The Kitchen Sink and Other Oddities

Atabey Kaygun

A Simple Monte-Carlo Integration Implementation in Lisp

Description of the problem

Assume \(\Omega\subseteq \mathbb{R}^n\) is a region, and that we have a rectangular box \(B := I_1\times\cdots\times I_n\) which contains \(\Omega\). Imagine also that we have a function (usually called a characteristic function) \(\chi_\Omega\colon B\to \{T,F\}\) which returns a boolean value telling us whether a given input lies in \(\Omega\), or not.

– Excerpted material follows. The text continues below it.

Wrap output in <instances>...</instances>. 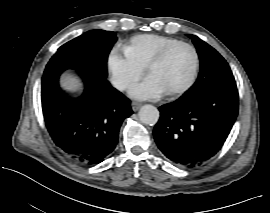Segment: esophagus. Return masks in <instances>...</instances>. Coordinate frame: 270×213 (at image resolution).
<instances>
[{"label":"esophagus","instance_id":"34e87169","mask_svg":"<svg viewBox=\"0 0 270 213\" xmlns=\"http://www.w3.org/2000/svg\"><path fill=\"white\" fill-rule=\"evenodd\" d=\"M131 106H132L133 111H137L141 107V104L138 102H132Z\"/></svg>","mask_w":270,"mask_h":213}]
</instances>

Now, using uniform distributions on the intervals \(I_i\) for \(i=1,\ldots,n\), if we sample \(N\) points from the box \(B\) and count the sample points which lie in \(\Omega\) we can estimate the volume \(\Omega\). Let \(p\) be the number of sample points which lie in \(\Omega\). Then the ratio \(\frac{p}{N}\) approximates the ratio of the volume of \(\Omega\) by the volume of the box \(B\).

An implementation

I am going to use the following lisp function.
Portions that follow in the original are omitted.